**WHAT YOU WILL DO:** Leave the images aside and copy out the whole listing, exact to the word.

___ INPUT DATA ___

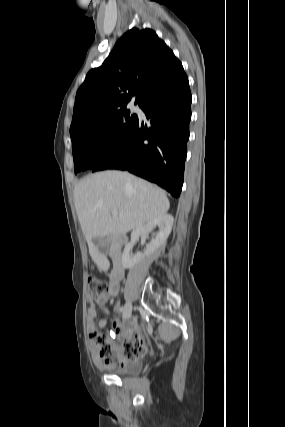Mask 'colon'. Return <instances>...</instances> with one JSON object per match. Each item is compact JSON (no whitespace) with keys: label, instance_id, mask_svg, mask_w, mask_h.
<instances>
[{"label":"colon","instance_id":"obj_1","mask_svg":"<svg viewBox=\"0 0 285 427\" xmlns=\"http://www.w3.org/2000/svg\"><path fill=\"white\" fill-rule=\"evenodd\" d=\"M88 290L92 298H96L99 295L107 291V284L94 275H90L87 280ZM92 339L99 349V354L103 359L116 361L117 357L113 350V341L110 336L105 333L95 332L92 334ZM144 352V347L137 335H133L127 340L126 346L123 348L121 360L132 361Z\"/></svg>","mask_w":285,"mask_h":427}]
</instances>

___

**EXERCISE SOLUTION:**
Mask 'colon'. Return <instances>...</instances> with one JSON object per match. Each item is compact JSON (no whitespace) with keys: label, instance_id, mask_svg, mask_w, mask_h.
<instances>
[{"label":"colon","instance_id":"obj_1","mask_svg":"<svg viewBox=\"0 0 285 427\" xmlns=\"http://www.w3.org/2000/svg\"><path fill=\"white\" fill-rule=\"evenodd\" d=\"M88 290L92 298H96L99 295L107 291V284L94 275H90L87 280ZM92 339L99 349V354L103 359L116 361L117 357L113 350V341L110 336L105 333L95 332L92 334ZM144 352V347L137 335H133L127 340L126 346L123 348L121 360L132 361Z\"/></svg>","mask_w":285,"mask_h":427}]
</instances>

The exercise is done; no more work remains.